Woningcorporaties moeten de komende tien jaar een half miljoen woningen verkopen om burgers meer zeggenschap over hun woonomstandigheden te geven, en de steden hebben een flinke kwaliteitsimpuls nodig, door substantiële sloop en nieuwbouw. Dat zijn twee dragende gedachten van de conceptnota Wonen van de hand van staatssecretaris Remkes die tot de verbeelding spreken. Dat blijkt ook uit hooggeleerde en andere respectabele commentaren.

Verkopen en slopen klinkt krachtdadig, maar de vraag is wie je er een dienst mee bewijst. Bovendien kun je het wel roepen als kabinet, maar daarmee is het er nog niet.

In de steden zijn, overeenkomstig de sobere eisen van de tijd, sinds de Tweede Wereldoorlog in hoog tempo wijken verrezen met hoofdzakelijk betaalbare huurwoningen, in beheer bij woningcorporaties. Dat ”product'' sluit niet meer aan bij de woonvoorkeuren van de 21e eeuw.
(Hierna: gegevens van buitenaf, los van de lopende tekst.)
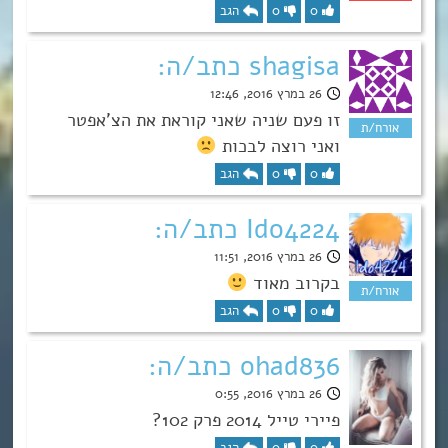
0
0
הגב
shagisa כתב/ה:
26 במרץ 2016, 12:46
זו פעם שניה שאני קוראת את הצ’אפטר
ואני רוצה לבכות
0
0
הגב
Ido4224 כתב/ה:
26 במרץ 2016, 11:51
בקרוב מאוד
0
0
הגב
ohad836 כתב/ה:
26 במרץ 2016, 0:55
פיירי טייל 2014 פרק 102?
0
0
הגב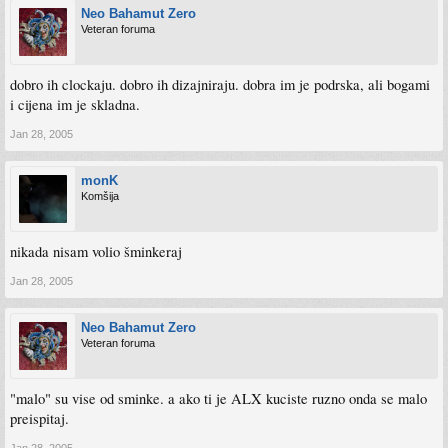
Neo Bahamut Zero
Veteran foruma
dobro ih clockaju. dobro ih dizajniraju. dobra im je podrska, ali bogami
i cijena im je skladna.
Jan 28, 2005
monK
Komšija
nikada nisam volio šminkeraj
Jan 28, 2005
Neo Bahamut Zero
Veteran foruma
"malo" su vise od sminke. a ako ti je ALX kuciste ruzno onda se malo
preispitaj.
Jan 28, 2005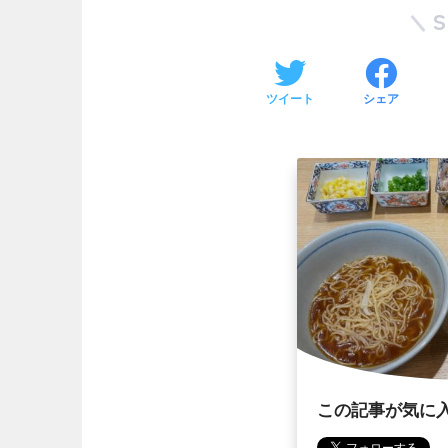
ツイート
シェア
この記事が気に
Veel mensen die het konden betalen hebben vanaf de jaren tachtig de steden de rug toegekeerd. In een groeikern of in nieuwbouwwijken van bestaande dorpen konden ze wel de koopwoning met tuintje voor en achter vinden die in de stad niet beschikbaar kwam.

Er zal heel wat moeten gebeuren om middengroepen' terug te lokken naar de stad. De doelstelling van de nota Wonen om dat te proberen, verdient ondersteuning.

Kopen
Dat mensen een woning willen kopen is te begrijpen. Je eigen huis kun je naar je hand zetten. Ook is het een prettige gedachte dat jaar in jaar uit de belasting voor 40 procent of meer je woonlasten en je vermogensvorming subsidieert.
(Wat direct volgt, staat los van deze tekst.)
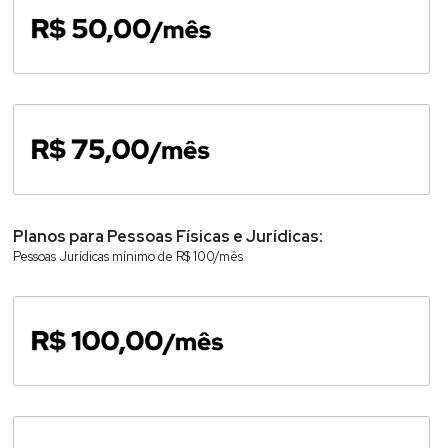
Planos para Pessoas Físicas e Jurídicas:
Pessoas Jurídicas mínimo de R$ 100/mês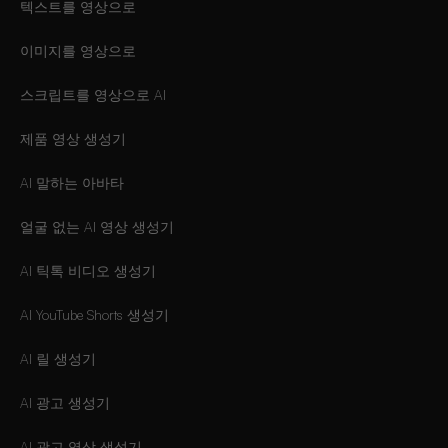
텍스트를 영상으로
이미지를 영상으로
스크립트를 영상으로 AI
제품 영상 생성기
AI 말하는 아바타
얼굴 없는 AI 영상 생성기
AI 틱톡 비디오 생성기
AI YouTube Shorts 생성기
AI 릴 생성기
AI 광고 생성기
AI 광고 영상 생성기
Men zegt dat eigenaars zich meer betrokken voelen bij hun woonmilieu dan huurders, en dat dat het leefklimaat ten goede komt. Verkopen zou dus winst aan twee kanten kunnen betekenen. Vooral in de grote steden staan naar verhouding veel meer huurwoningen dan elders. Het ligt in de rede dat daar meer ruimte voor verkoop is dan in landelijk gebied waar de weinige huurwoningen hard nodig zijn om mensen met beperkte armslag te huisvesten.
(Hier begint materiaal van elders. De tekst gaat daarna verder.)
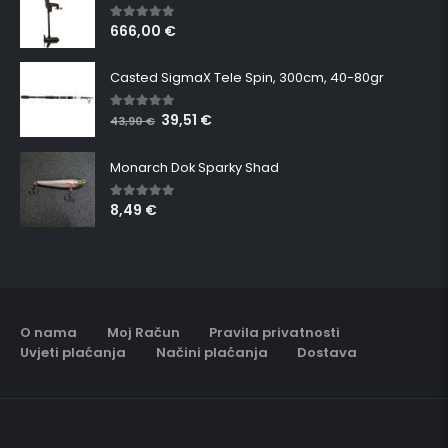
666,00
€
5.00
out of 5
Casted SigmaX Tele Spin, 300cm, 40-80gr
39,51
€
5.00
out of 5
43,90
€
Monarch Dok Sparky Shad
8,49
€
5.00
out of 5
O nama
Moj Račun
Pravila privatnosti
Uvjeti plaćanja
Načini plaćanja
Dostava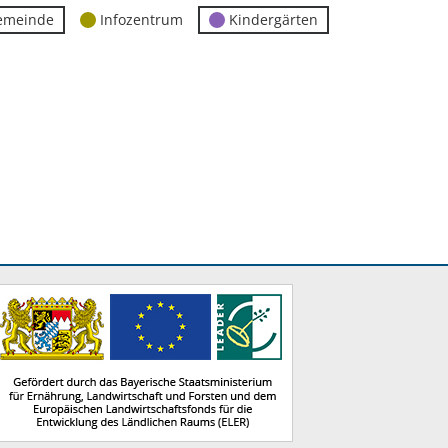
emeinde
Infozentrum
Kindergärten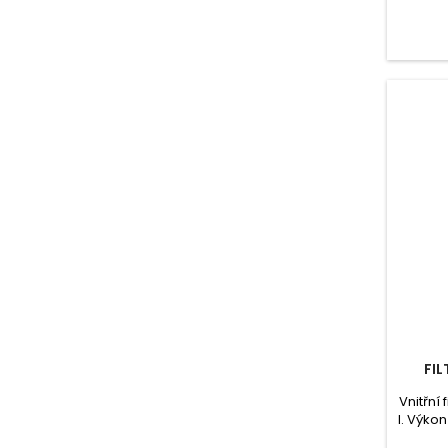
FIL
Vnitřní 
l. Výkon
Echter, ook in de grote steden geldt dat huurders misschien wel willen kopen, maar niet noodzakelijkerwijs het huis dat ze nu huren. Bieden de te verkopen woningen wel de gewenste kwaliteit? Geredeneerd vanuit de kwaliteit van de stad, is het de vraag wat de winst is als woningen met weinig toekomstwaarde, omdat het zo nodig moet, verkocht worden aan kwetsbare huishoudens die vervolgens geen kant meer op kunnen.

Opvijzelen van de woonkwaliteit van de stad vraagt om een zorgvuldige analyse van eventuele problemen, en op maat gesneden oplossingen. Daar kan verkoop er een van zijn, maar niet als dogma.

Als staatssecretaris Remkes corporaties wil overtuigen van het nut van hoge verkoopcijfers, doet hij er goed aan die huidige eigenaars tot door hem gewenst beleid te verleiden, in plaats van pseudo-voorschriften uit te vaardigen. We hebben immers te maken met particuliere organisaties, die weliswaar hun vermogen met elan in het belang van de volkshuisvesting inzetten, maar die zelfstandig beslissingen nemen over (des)investeringen.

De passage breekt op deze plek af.